Source: CNAJMJ, 2018

A second possible explanation for the low use of out-of-court proceedings is that smaller companies probably find it more difficult to anticipate their difficulties. Unlike large enterprises, they are likely to be less resilient to a less predictable and more rapidly irredeemable cessation of payments.

Cessation of payment is a key component of bankruptcy law

Cessation of payment is defined as the inability of the company to meet its current liabilities with its available assets. As shown in Chart 3, cessation of payments differentiates between:

  • Preventive procedures: the ad hoc mandate, conciliation and safeguard proceedings, which can only be initiated by the firm’s manager and provided there is no cessation of payments (or for a cessation of payments of less than 45 days  in order to file for conciliation).
  • Insolvency proceedings: receivership and judicial liquidation, which must be initiated once the business has been declared in cessation of payments (if conciliation has not been initiated beforehand).
Image Summary of legal proceedings and their initiation conditions
Chart 3: Summary of legal proceedings and their initiation conditions
Source: authors

The company's accountant is responsible for establishing cessation of payments and the date on which it starts. He or she should, where possible, warn the director in advance to provide advice on the preventive proceedings that will maximise the company's chances of recovery. Going into receivership, and even more so into liquidation, generally indicates that the situation was dealt with too late. The advisory role of the accountant is especially important for very small companies, whose horizon for prevention is probably limited.

Protecting the company's reputation to optimise its survival

Epaulard and Zapha (2021) show, by comparing the safeguard proceeding with the receivership proceeding, that the chances of survival associated with each proceeding are partly due to a reputation effect.

The mechanism is as follows: the low restructuring rate in receivership (25% of receiverships result in a restructuring agreement) could scare the stakeholders of the ailing company. Fearing an adverse outcome, they would distance themselves from the company, thereby damaging its economic situation and reducing its chances of survival due to a self-fulfilling effect. In addition to filing for receivership late, the indirect costs generated by this procedure are significant: they can amount to as much as 20% of the value of the company.

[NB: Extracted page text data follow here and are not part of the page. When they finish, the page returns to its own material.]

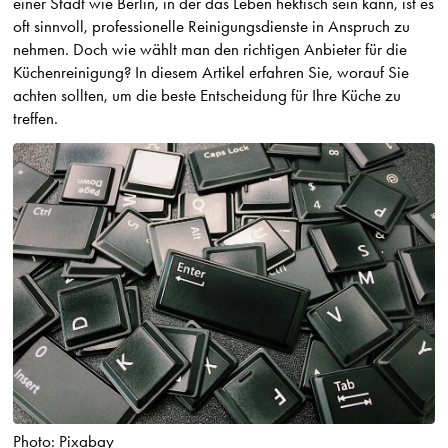
einer Stadt wie Berlin, in der das Leben hektisch sein kann, ist es
oft sinnvoll, professionelle Reinigungsdienste in Anspruch zu
nehmen. Doch wie wählt man den richtigen Anbieter für die
Küchenreinigung? In diesem Artikel erfahren Sie, worauf Sie
achten sollten, um die beste Entscheidung für Ihre Küche zu
treffen.
Photo: Pixabay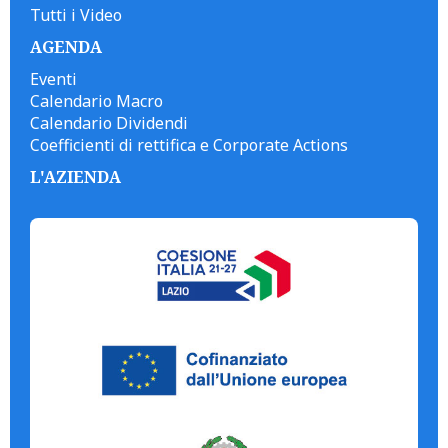
Tutti i Video
AGENDA
Eventi
Calendario Macro
Calendario Dividendi
Coefficienti di rettifica e Corporate Actions
L'AZIENDA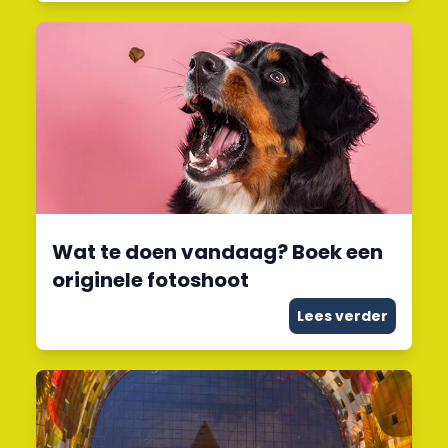
Wat te doen vandaag? Boek een
originele fotoshoot
Lees verder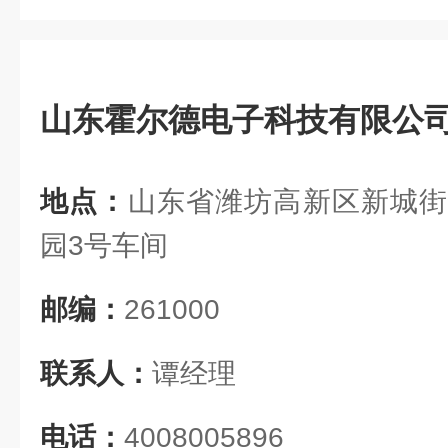
山东霍尔德电子科技有限公
地点：
山东省潍坊高新区新城街
园3号车间
邮编：
261000
联系人：
谭经理
电话：
4008005896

At the same time, the safeguard proceeding has better restructuring rates (60% of restructuring agreements) and a less negative reputation. It can be assumed that these results can be extrapolated to out-of-court proceedings, which benefit both from a high survival rate (70% of restructuring agreements) and from confidentiality that ensures the protection of the company's reputation.

For a given financial situation, preventive and out-of-court proceedings are much more likely to preserve companies' chances of survival, which is why they should be favoured.

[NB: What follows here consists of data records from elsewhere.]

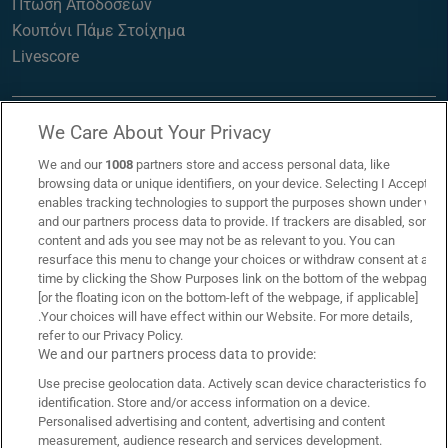
Πτώση Αποδόσεων
Κουπόνι Πάμε Στοίχημα
Livescore
We Care About Your Privacy
We and our
1008
partners store and access personal data, like
browsing data or unique identifiers, on your device. Selecting I Accept
enables tracking technologies to support the purposes shown under we
and our partners process data to provide. If trackers are disabled, some
content and ads you see may not be as relevant to you. You can
resurface this menu to change your choices or withdraw consent at any
time by clicking the Show Purposes link on the bottom of the webpage
[or the floating icon on the bottom-left of the webpage, if applicable]
.Your choices will have effect within our Website. For more details,
refer to our Privacy Policy.
Επικοινωνία
Links
We and our partners process data to provide:
Use precise geolocation data. Actively scan device characteristics for
Όροι Χρήσης
Πολιτική Απορρήτου
identification. Store and/or access information on a device.
Personalised advertising and content, advertising and content
Πολιτική Χρήσης Cookies
Υπεύθυνος Στοιχηματισμός
measurement, audience research and services development.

The effect of covid-19 on restructuring procedures

Given the differences in crisis exit scenarios across sectors (Lemaire et al, 2021), many measures (investment plan, crowdfunding, extension of state-guaranteed loans, etc.) aim to mitigate the risk of greater difficulties for some firms, particularly VSEs and SMEs. Among this crisis exit arsenal, restructuring procedures should not be overlooked. At the first signs of fragility, companies should be encouraged to contact the commercial courts to be guided towards the solutions best suited to their situation.

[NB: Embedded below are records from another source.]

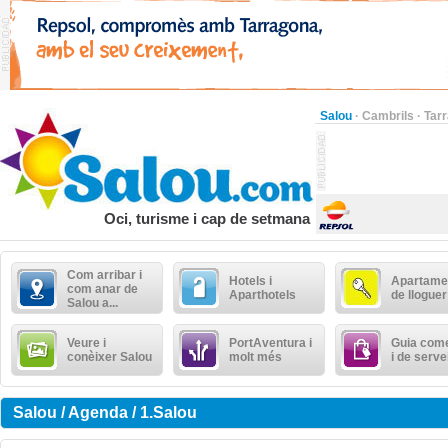
Salou
·
Cambrils
·
Tar
Oci, turisme i cap de setmana
Com arribar i
Hotels i
Apartame
com anar de
Aparthotels
de lloguer
Salou a...
Veure i
PortAventura i
Guia come
conèixer Salou
molt més
i de serve
Salou / Agenda / 1.Salou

Arrangements have been put in place to facilitate their rapid restructuring (Table 1). New "crisis exit" proceedings are available to small ailing firms, alongside the traditional procedures. In particular, capping the cost of the ad hoc mandate and simplifying the declaration of claims, by a simple declaration by the director and a balance sheet analysis, make the process lighter and restructuring more accessible. Limiting observation periods to three months also reduces the indirect costs incurred by the company (Zapha, 2021).